Nella solenne giornata di Ferragosto si celebra un amatissimo rito culinario: la percoca nel vino. Che sia una grigliata campestre o un pranzo vista mare, la percoca nel vino non può mancare. E’ una sintesi semplice e gustosa dei piaceri della vita che viene preparata in tutte le famiglie e servita in tutti i locali. La percoca nel vino è ineffabile: è una bevanda oppure un dessert? Si mangia e si beve tutto insieme? Oppure si gusta prima il vino e poi, giunti alla frutta, si ci delizia con i pezzi di percoca ormai irrorati di vino?

Giungere a capo di questi quesiti è davvero molto complicato. Ma i veri dilemmi che riguardano questa deliziosa pietanza-vivanda ereditata dalle dominazioni spagnole nell’Italia Meridionale sono ben altri a cominciare dalla scelta del vino: rosso o bianco? L’enorme punto interrogativo forma fazioni in eterno dissidio e scatena dibattiti apocalittici.

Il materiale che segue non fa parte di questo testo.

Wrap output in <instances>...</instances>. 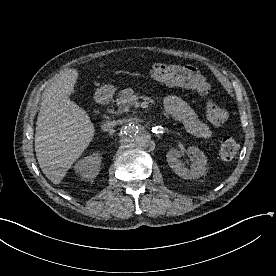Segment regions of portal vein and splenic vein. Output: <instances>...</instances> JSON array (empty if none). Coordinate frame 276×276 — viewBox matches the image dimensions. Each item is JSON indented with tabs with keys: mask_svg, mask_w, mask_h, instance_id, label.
<instances>
[{
	"mask_svg": "<svg viewBox=\"0 0 276 276\" xmlns=\"http://www.w3.org/2000/svg\"><path fill=\"white\" fill-rule=\"evenodd\" d=\"M134 100H136V97L133 96L130 101H132V104L134 103Z\"/></svg>",
	"mask_w": 276,
	"mask_h": 276,
	"instance_id": "18ae733b",
	"label": "portal vein and splenic vein"
}]
</instances>
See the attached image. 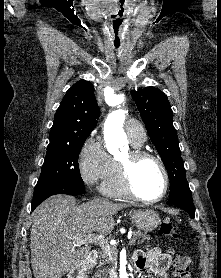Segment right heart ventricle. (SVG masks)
Here are the masks:
<instances>
[{
	"instance_id": "obj_1",
	"label": "right heart ventricle",
	"mask_w": 221,
	"mask_h": 278,
	"mask_svg": "<svg viewBox=\"0 0 221 278\" xmlns=\"http://www.w3.org/2000/svg\"><path fill=\"white\" fill-rule=\"evenodd\" d=\"M143 143L144 142L131 141L133 148H138V149H141ZM102 190L104 191V193L114 198L128 197L127 194L123 191V189L120 186L116 165L114 166L113 170L108 175V177L104 180L102 185Z\"/></svg>"
}]
</instances>
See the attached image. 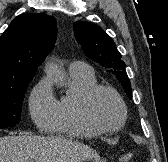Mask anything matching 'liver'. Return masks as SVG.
<instances>
[{
  "instance_id": "obj_1",
  "label": "liver",
  "mask_w": 168,
  "mask_h": 162,
  "mask_svg": "<svg viewBox=\"0 0 168 162\" xmlns=\"http://www.w3.org/2000/svg\"><path fill=\"white\" fill-rule=\"evenodd\" d=\"M98 158L89 146L71 139L31 134L0 137V162H83Z\"/></svg>"
}]
</instances>
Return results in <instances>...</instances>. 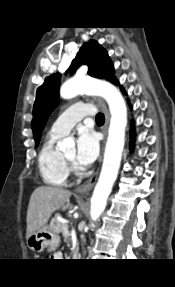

Ed una volta scelto il colore, come si ci regola con la temperatura: glaciale, di cantina, d’ambiente ? Con la ricchezza enologica campana e meridionale è facile comprendere come venir a capo della questione sia praticamente impossibile. 

Ancora più complicato è scegliere la giusta maturazione della percoca destinata ad esser affettata ed a finire nel nettare di Bacco. Per alcuni il frutto deve esser praticamente acerbo e croccante per creare il giusto contrasto degustativo con il vino. Per altri invece deve esser ben maturo per favorire l’osmosi tra il sapore della frutta e quello del vino. 

In una pietanza-bevanda così popolare con la percoca nel vino, le variabile sono impossibili da regolare. Ed in questi casi tutti hanno il diritto di affermare che la “propria ricetta” sia la migliore di tutte. Proprio come accade con altri piatti popolarissimi e divisivi come la Pastiera ed il ragù.

Le uniche regole auree da seguire sono quelle della qualità e della moderazione. Scegliere un’ottima materia prima per realizzare il godurioso matrimonio e non esagerare nè con il bicchiere, nè con la forchetta godendosi un gustoso Ferragosto con familiari ed amici.

Io personalmente prediligo il vino rosso a temperatura di cantina, con la percoca ben matura. E talvolta, come facevano i miei nonni, profano il connubio con uno spruzzo di gassosa… Spero di esser perdonato per questo peccato.(Giornaleria)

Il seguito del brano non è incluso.